◆ TASK TO CARRY OUT:
Only the lines from the line holding "win home 11" through the final line of the entries below are to be returned, exactly as they stand.

◆ GIVEN RECORDS:
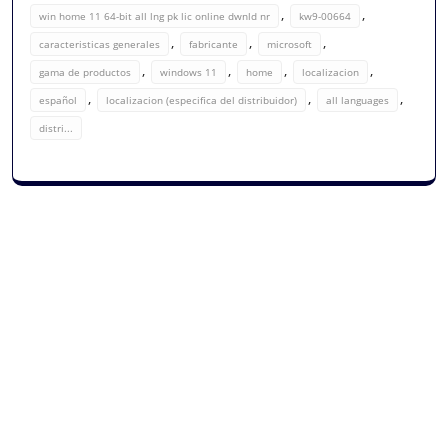
,
,
win home 11 64-bit all lng pk lic online dwnld nr
kw9-00664
,
,
,
caracteristicas generales
fabricante
microsoft
,
,
,
,
gama de productos
windows 11
home
localizacion
,
,
,
español
localizacion (especifica del distribuidor)
all languages
distri...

◆ FINISHED TASK:
win home 11 64-bit all lng pk lic online dwnld nr
kw9-00664
,
,
,
caracteristicas generales
fabricante
microsoft
,
,
,
,
gama de productos
windows 11
home
localizacion
,
,
,
español
localizacion (especifica del distribuidor)
all languages
distri...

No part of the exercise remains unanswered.